(Collected data entries)
################
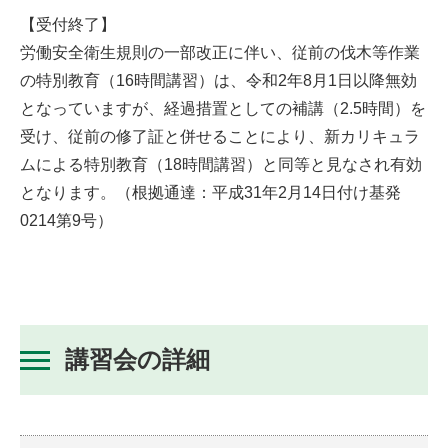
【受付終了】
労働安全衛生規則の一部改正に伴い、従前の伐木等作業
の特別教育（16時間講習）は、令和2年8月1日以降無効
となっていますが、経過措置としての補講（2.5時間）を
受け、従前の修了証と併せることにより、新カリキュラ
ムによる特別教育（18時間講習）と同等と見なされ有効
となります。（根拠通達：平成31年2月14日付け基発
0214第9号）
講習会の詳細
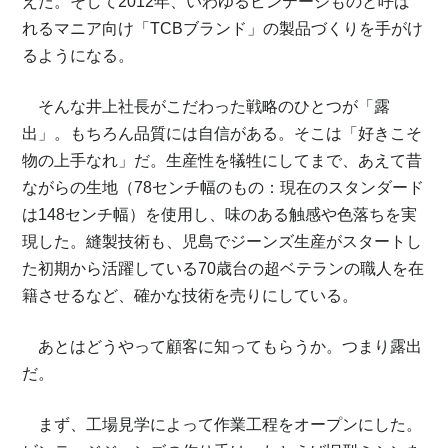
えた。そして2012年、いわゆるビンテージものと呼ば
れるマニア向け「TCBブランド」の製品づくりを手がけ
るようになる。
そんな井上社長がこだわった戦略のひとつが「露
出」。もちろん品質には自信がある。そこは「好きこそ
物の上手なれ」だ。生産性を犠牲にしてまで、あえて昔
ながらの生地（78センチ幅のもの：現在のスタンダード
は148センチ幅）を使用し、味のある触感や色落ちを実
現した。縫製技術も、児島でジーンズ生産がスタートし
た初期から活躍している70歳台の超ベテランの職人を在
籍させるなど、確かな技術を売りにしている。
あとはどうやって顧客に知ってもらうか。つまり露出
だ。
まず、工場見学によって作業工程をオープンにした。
################
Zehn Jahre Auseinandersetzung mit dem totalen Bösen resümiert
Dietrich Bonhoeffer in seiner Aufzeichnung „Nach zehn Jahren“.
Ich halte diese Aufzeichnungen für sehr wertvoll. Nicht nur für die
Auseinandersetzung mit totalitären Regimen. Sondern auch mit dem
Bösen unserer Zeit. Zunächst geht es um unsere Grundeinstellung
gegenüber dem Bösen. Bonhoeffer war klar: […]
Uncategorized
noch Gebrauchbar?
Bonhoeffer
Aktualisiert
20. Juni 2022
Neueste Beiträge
################
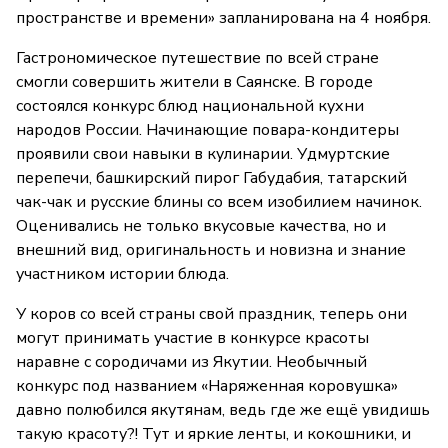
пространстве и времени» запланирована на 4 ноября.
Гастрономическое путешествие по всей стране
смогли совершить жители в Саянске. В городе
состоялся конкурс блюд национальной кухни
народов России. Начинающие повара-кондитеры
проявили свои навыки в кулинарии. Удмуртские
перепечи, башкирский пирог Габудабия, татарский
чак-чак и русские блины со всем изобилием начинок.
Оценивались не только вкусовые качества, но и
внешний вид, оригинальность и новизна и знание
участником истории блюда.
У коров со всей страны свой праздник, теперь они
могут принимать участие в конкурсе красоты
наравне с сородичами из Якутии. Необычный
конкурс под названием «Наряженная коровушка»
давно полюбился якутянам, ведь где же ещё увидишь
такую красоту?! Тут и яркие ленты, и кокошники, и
################
(Work request): Write only the number of lines above that contain "Auseinandersetzung".

(Problem solution): 2